В казарме оказалось людно. Были там не только рядовые, но и, судя по другому крою одежды и по оружию, один офицер. Сидя на единственном табурете, он что-то рассказывал, а остальные, человек двадцать, расселись вокруг него на деревянном полу и внимательно слушали.

Закрыв за собой дверь, я прислонился к стене, решив, что послушать мне тоже не повредит.

-… так вот и получилось, что вы — это все, что осталось от отрядов Инхард, Рабан, Северин, Сиджи, Рхода, Кириак и Мадус, — продолжал офицер свой рассказ, начало которого я не захватил. — К сожалению, архивы отрядов уничтожены, поэтому мы не можем определить ваши имена, должности и то, принадлежите ли вы к какому-нибудь из кланов. Наши маги установили, что последним проклятием, использованным врагом, стало проклятие Уничтожения. Однако, благодаря защитам, оно сработало лишь частично, и не уничтожило вас, а лишь стерло вам память и временно лишило сознания и дыхания.

Один из сидевших вскинул руку.

— Фор Корч, разрешите вопрос? — и на кивок офицера продолжил. — Враг, с которым мы воевали, кто он?

Офицер заметно помрачнел, но ответил сразу:

— Кирейн ис-Мерудат, верховный дан Темного Юга. Впрочем, сейчас это имя вам ничего не скажет.

— И мы победили?

— Если бы не победили, то не сидели бы тут, — офицер поднялся. — Ну что ж, основное я вам рассказал. Мы пробудем здесь до тех пор, пока не соберем всех выживших. На это уйдет, вероятно, еще неделя. Если ваши воспоминания к тому времени не восстановятся сами, начнем поиск ваших родственников.

После ухода офицера выяснилось, что сейчас будет ужин, а потом отбой.

Кормили всех одинаково — каждому налили в миску густой чечевичной похлебки и дали краюху черного хлеба. Вкус и того, и другого показался мне одновременно и знакомым, и непривычным, будто одна часть меня ела подобную еду много лет, а другая часть привыкла к чему-то совсем иному.

Двойственность так меня озадачила, что, наверное, целую минуту я сидел, глядя в пустоту перед собой, и только звук ложки, скребущей по дну миски, привел меня в чувство — это сосед, такой же «живчик», доел свою порцию и теперь вопросительно смотрел в мою сторону. Нет уж, привычная еда или нет, но делиться ею я не собирался.

Свободных лежанок в казарме оказалось больше половины — их поставили с запасом, рассчитывая на появление новых беспамятных бойцов.
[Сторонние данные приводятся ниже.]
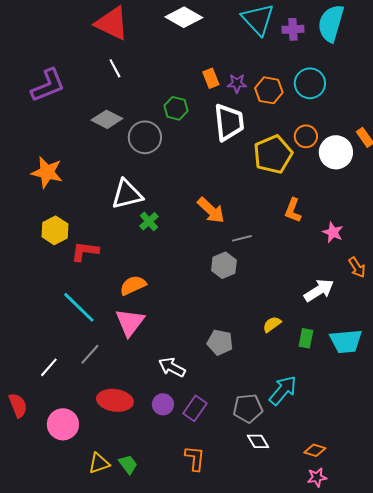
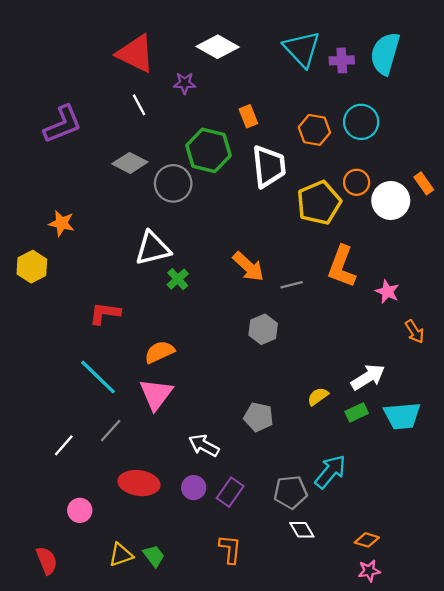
purple star: (237, 83) -> (185, 83), moved
green hexagon: (176, 108) -> (208, 150), size x1.6
orange star: (47, 172) -> (62, 223), size x0.7
orange L-shape: (293, 210) -> (342, 267), size x1.5
yellow hexagon: (55, 230) -> (32, 267), moved
gray line: (242, 238) -> (292, 285), moved
white arrow: (319, 290) -> (368, 377), moved
green rectangle: (306, 338) -> (357, 412), turned 54
red semicircle: (18, 405) -> (47, 560), moved
pink circle: (63, 424) -> (80, 510), size x0.7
Я выбрал ту, которая стояла достаточно далеко и от входной двери, и от обоих окон. Выбрал, и только потом подумал, почему так. Память прямо не ответила, только передала смутное ощущение, будто опасность всегда пробиралась внутрь через окна и двери. Какая опасность могла таиться здесь, в обычной деревне, да еще битком набитой солдатами, память умолчала.

Соседи, судя по всхрапывающим звукам, уже спали, но ко мне сон не шел. Глядя в темный потолок, я размышлял.
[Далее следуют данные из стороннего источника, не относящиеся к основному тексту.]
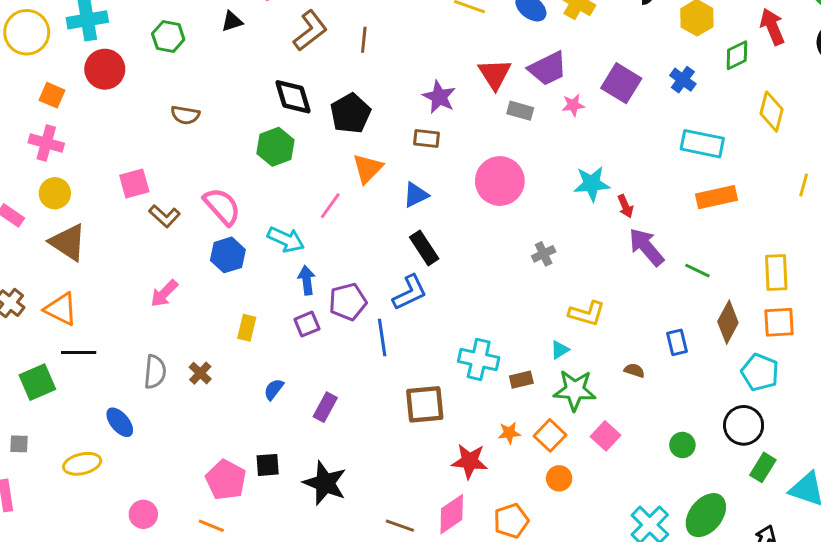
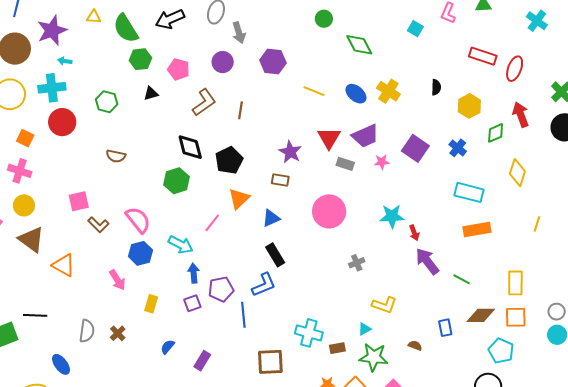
pink arrow: (164, 293) -> (117, 280), moved, turned -80
orange triangle: (61, 309) -> (64, 265), moved
brown diamond: (728, 322) -> (481, 315), turned 60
В рассказе офицера ничего неожиданного не оказалось. И без того ясно, что я участвовал в какой-то битве, раз уж очнулся среди трупов. Еще выяснилось имя побежденного противника — не особо полезная информация.
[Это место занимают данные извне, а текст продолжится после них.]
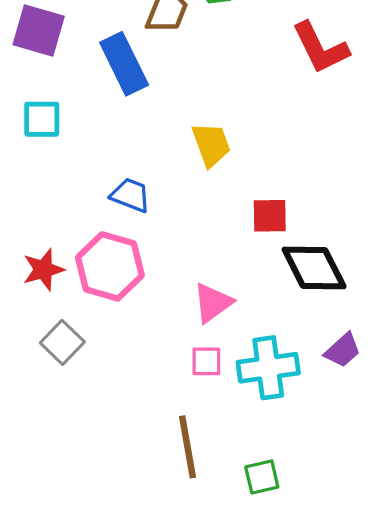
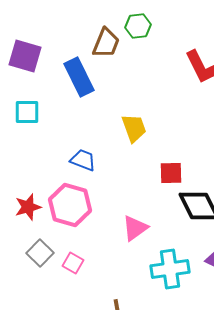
pink square: (206, 361) -> (73, 263), moved, turned 30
Потом я вспомнил слова офицера — «наши маги». Интересно, а кто-то из выживших владел магией?

Я вот, например?

Человек на вершине холма вытягивает руку, его ладонь на мгновение окутывается огнем, а потом лес внизу вспыхивает и моментально сгорает, опадая серым пеплом.

Я заморгал. Образ оказался таким ярким, будто огненный маг стоял прямо передо мной.

Сев, я вытянул вперед правую руку таким же движением, как человек в моем воспоминании, и мысленно приказал огню появиться…

Не то что огня, даже самой завалящей искры не вспыхнуло.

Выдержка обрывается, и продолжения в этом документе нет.